Artikel 6. Belastingjaar

  • 1. Met betrekking tot de rechten die per jaar worden geheven is het belastingjaar gelijk aan het kalenderjaar.

  • 2. Met betrekking tot de rechten genoemd in hoofdstuk 1 van de tarieventabel is het belastingtijdvak gelijk aan de periode waarvoor het recht wordt verleend.

  • 3. Met betrekking tot de rechten genoemd in hoofdstuk 4.2 van de tarieventabel is het belastingtijdvak gelijk aan de periode waarvoor wordt afgekocht.

  • 4. Het tijdvak van de rechten genoemd in hoofdstuk 1 van de tarieventabel lopen gelijk met de rechten genoemd in hoofdstuk 4 van de tarieventabel.

Artikel 7. Wijze van heffing

  • 1. De onderhoudsrechten, bedoeld in hoofdstuk 4.1 van de tarieventabel, worden geheven bij wege van aanslag.

  • 2. Andere rechten als die bedoeld in hoofdstuk 4.1 van de tarieventabel worden geheven door middel van een gedagtekende schriftelijke kennisgeving waarop het gevorderde bedrag is vermeld.

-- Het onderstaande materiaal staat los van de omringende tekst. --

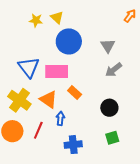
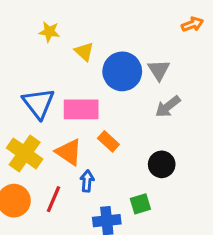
orange arrow: (130, 16) -> (192, 24), turned 32
yellow triangle: (57, 17) -> (84, 52), moved
blue circle: (69, 41) -> (122, 71), moved
green square: (112, 138) -> (140, 204), moved

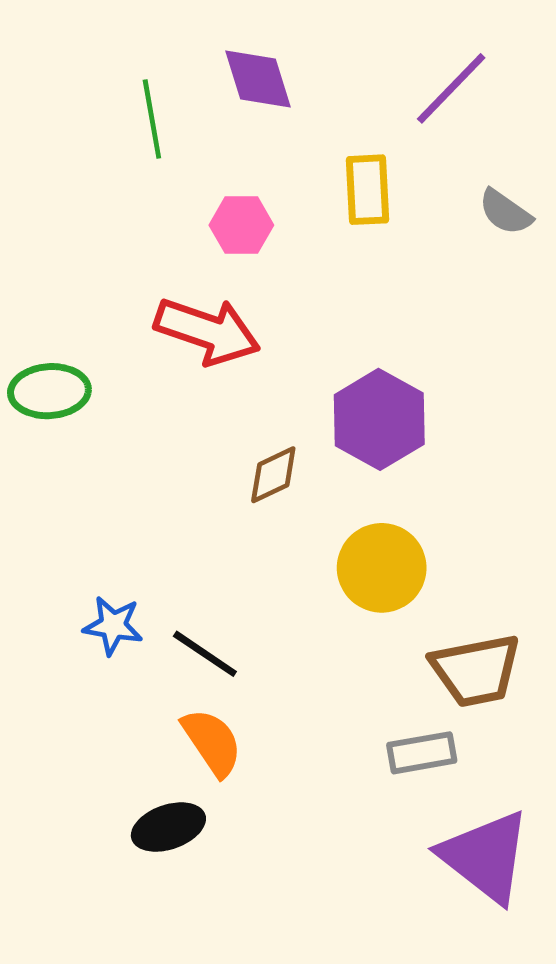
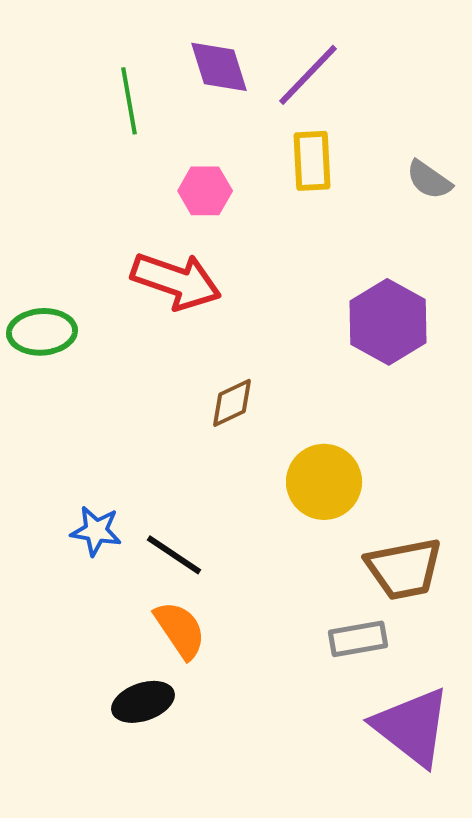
purple line: (451, 88) -> (308, 75), moved
purple hexagon: (379, 419) -> (388, 322), moved

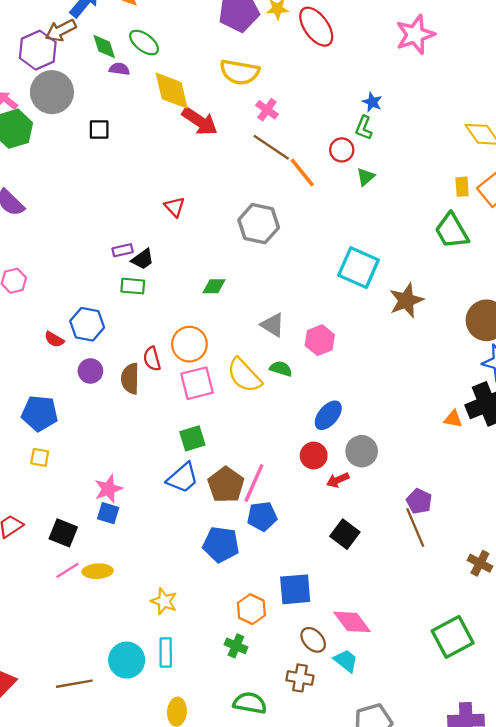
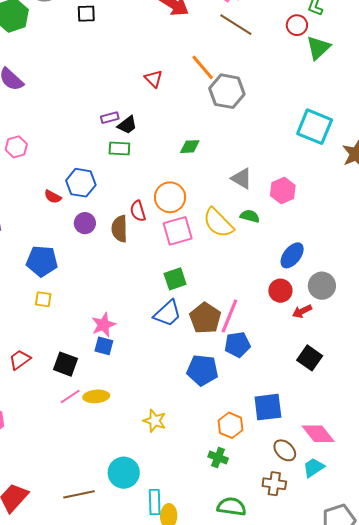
orange line: (302, 173) -> (203, 67), moved
green triangle: (366, 177) -> (318, 48), size x1.5
cyan rectangle: (166, 652) -> (155, 502), moved
cyan trapezoid: (346, 661) -> (314, 468), turned -70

Het gevorderde bedrag wordt door toezending (elektronische toezending daaronder begrepen) of uitreiking van de schriftelijke kennisgeving aan de belastingschuldige bekendgemaakt.

Artikel 8. Ontstaan van de belastingschuld

  • 1. De onderhoudsrechten, als bedoeld in hoofdstuk 4.1 van de tarieventabel zijn verschuldigd bij de aanvang van het belastingtijdvak of, zo dit later is, bij de aanvang van de belastingplicht.

  • 2. Indien de belastingplicht in de loop van het belastingtijdvak aanvangt zijn de rechten bedoeld in hoofdstuk 4.1 van de tarieventabel verschuldigd voor zoveel twaalfde gedeelten van de voor dat jaar verschuldigde rechten als er in dat jaar, na aanvang van de belastingplicht, nog volle kalendermaanden overblijven.

  • 3. Indien de belastingplicht in de loop van het belastingtijdvak eindigt, bestaat aanspraak op ontheffing voor de rechten bedoeld in hoofdstuk 4.1 van de tarieventabel voor zoveel twaalfde gedeelten van de voor dat jaar verschuldigde rechten als er in dat jaar, na het einde van de belastingplicht, nog volle kalendermaanden overblijven.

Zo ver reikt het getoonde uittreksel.